Truffled Butter (And Truffles Potted in Butter.)

For the breakfast or luncheon table


Cut up a pound of sweet fresh butter, and dissolve it gently over a clear fire; take off the scum which will gather thickly upon it, and when it has simmered for three or four minutes, draw it from the fire, and let it stand until all the butter-milk has subsided; pour it softly from this upon six ounces of ready-pared sound French truffles, cut into small, but rather thick, slices, and laid into a delicately clean enamelled saucepan; add a full seasoning of freshly pounded mace and fine cayenne, a small saltspoonful of salt, and half a not large nutmeg. When the butter has become quite cold, proceed to heat the truffles slowly, shaking the saucepan often briskly round, and stew them as gently as possible for twenty minutes, or longer should they not then be very tender. If allowed to heat, and to boil quickly, they will become hard, and the preparation, as regards the truffles, will be a comparative failure. Lift them with a spoon into quite dry earthen or china pans, and pour the butter on them; or add to them sufficient of it only to cover them well and to exclude the air, and pot the remainder of the butter apart: it will be finely flavoured, and may be eaten by delicate persons to whom the truffle itself would he injurious. It may also be used in compounding savoury sauces, and for moistening small croustades before they are fried or baked. The truffles themselves will remain good for months when thus prepared, if kept free from damp; and in flavour they will be found excellent. The parings taken from them will also impart a very agreeable savour to the butter, and will serve extremely well for it for immediate use. They will also be valuable as additions to gravies or to soups.
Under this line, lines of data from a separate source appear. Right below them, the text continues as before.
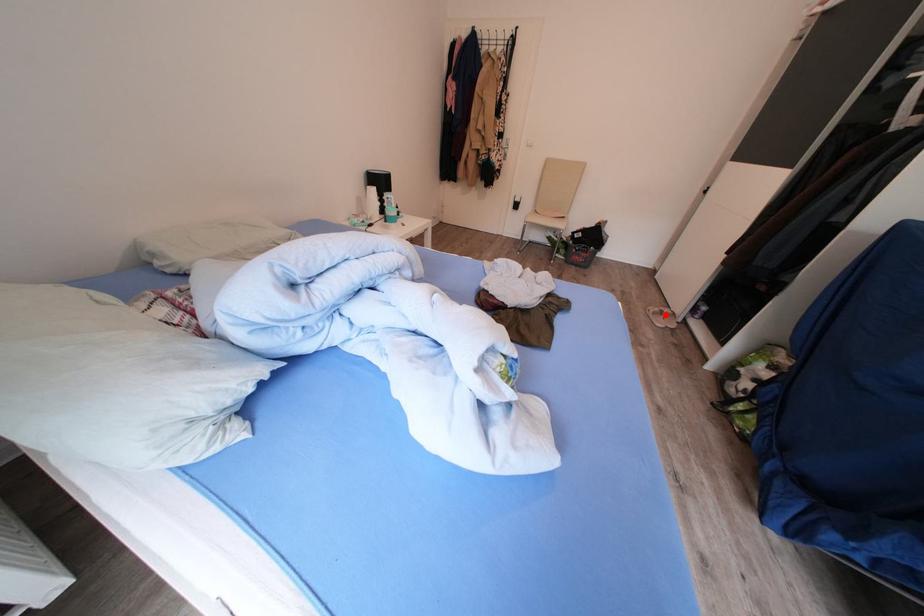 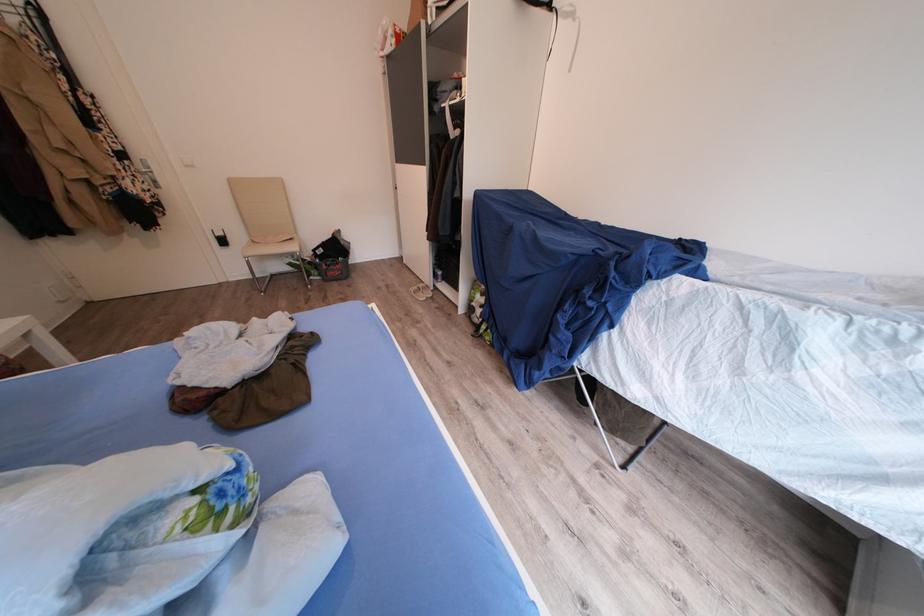 Question: I am providing you with two images of the same scene from different viewpoints. Image1 has a red point marked. In image2, the corresponding 3D location appears at what relative position? Reply with the corresponding letter.

Choices:
 (A) Closer
 (B) Farther

Answer: (A) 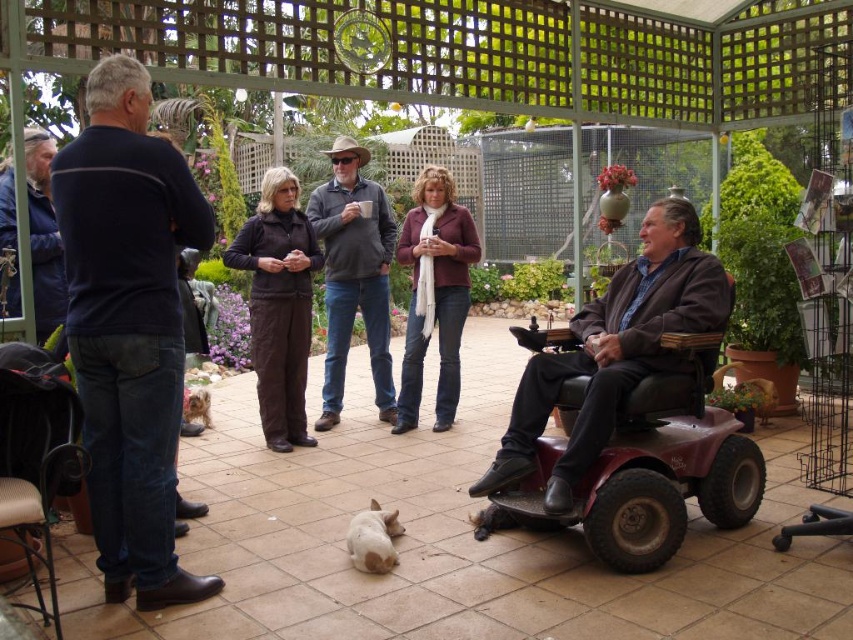 Question: Which is farther from the white fur dog at center?

Choices:
 (A) dark gray sweater at center
 (B) white fluffy dog at lower left
 (C) dark blue sweater at left

Answer: (B)

Question: Which of the following is the farthest from the observer?

Choices:
 (A) white fur dog at center
 (B) dark blue sweater at left
 (C) white fluffy dog at lower left

Answer: (C)

Question: Is dark blue jeans at left closer to camera compared to white fur dog at center?

Choices:
 (A) yes
 (B) no

Answer: (B)

Question: Is dark blue jeans at left bigger than white fluffy dog at lower left?

Choices:
 (A) yes
 (B) no

Answer: (A)

Question: Is dark blue sweater at left smaller than white fluffy dog at lower left?

Choices:
 (A) yes
 (B) no

Answer: (B)

Question: Which point is farther to the camera?

Choices:
 (A) (398, 525)
 (B) (9, 228)

Answer: (B) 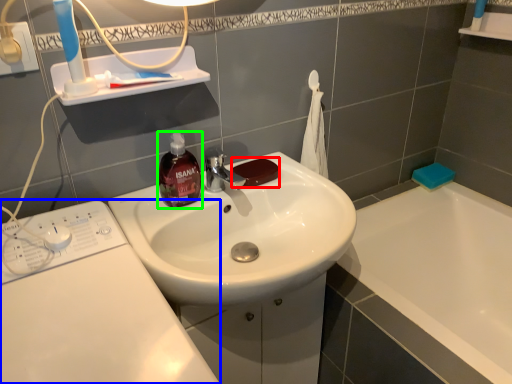 Question: Considering the real-world distances, which object is closest to soap (highlighted by a red box)? washing machine (highlighted by a blue box) or soap dispenser (highlighted by a green box).

Choices:
 (A) washing machine
 (B) soap dispenser

Answer: (B) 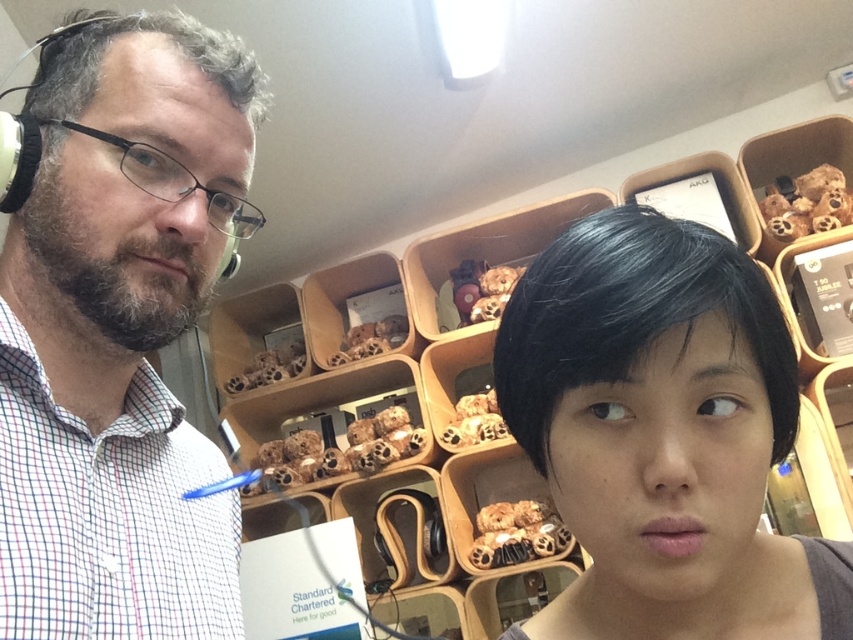 Question: Which object is the closest to the satin black earphone at upper left?

Choices:
 (A) black matte hair at center
 (B) white matte headphones at left

Answer: (B)

Question: Which of the following is the farthest from the observer?

Choices:
 (A) satin black earphone at upper left
 (B) white matte headphones at left

Answer: (A)

Question: Is white matte headphones at left further to camera compared to satin black earphone at upper left?

Choices:
 (A) no
 (B) yes

Answer: (A)

Question: In this image, where is black matte hair at center located relative to satin black earphone at upper left?

Choices:
 (A) above
 (B) below

Answer: (B)

Question: Which object is positioned farthest from the black matte hair at center?

Choices:
 (A) satin black earphone at upper left
 (B) white matte headphones at left

Answer: (A)

Question: Does white matte headphones at left appear over black matte hair at center?

Choices:
 (A) yes
 (B) no

Answer: (A) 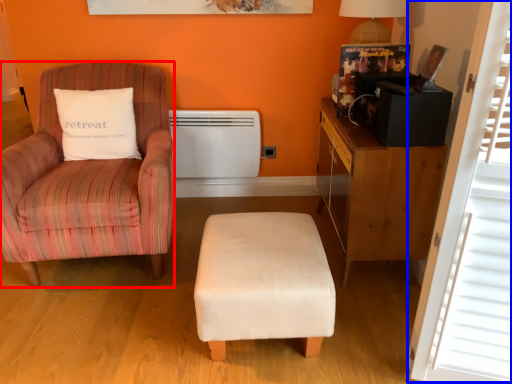 Question: Which object appears farthest to the camera in this image, chair (highlighted by a red box) or window screen (highlighted by a blue box)?

Choices:
 (A) chair
 (B) window screen

Answer: (A) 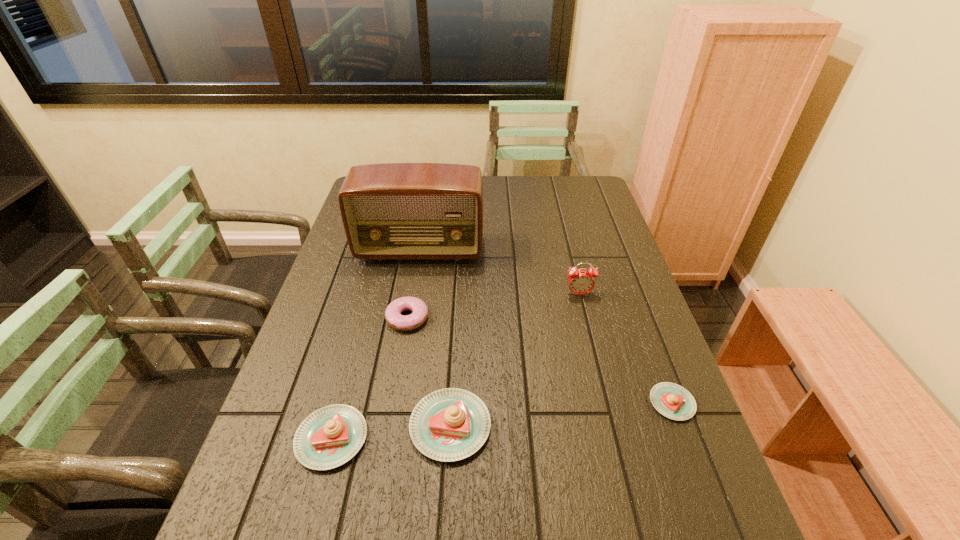 To achieve even spacing by inserting another pastry among them, please point to a vacant spot for this new pastry. Please provide its 2D coordinates. Your answer should be formatted as a tuple, i.e. [(x, y)], where the tuple contains the x and y coordinates of a point satisfying the conditions above.

[(564, 414)] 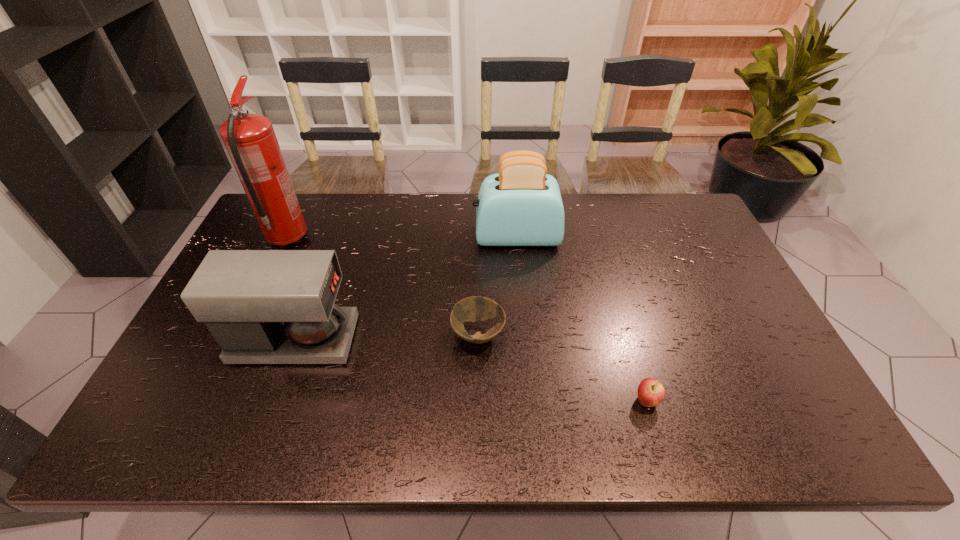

We should observe, that the juice which will have exuded from the truffles in the stewing will cause the preparation to become mouldy, or otherwise injure it, if it be put into the pans either with them or with the butter. The truffles must be well drained from it when they are taken from the saucepan, and the butter must remain undisturbed for a few minutes, when it can be poured clear from the juice, which will have subsided to the bottom of the pan. We have given here the result of our first experiment, which we found on further trial to answer perfectly.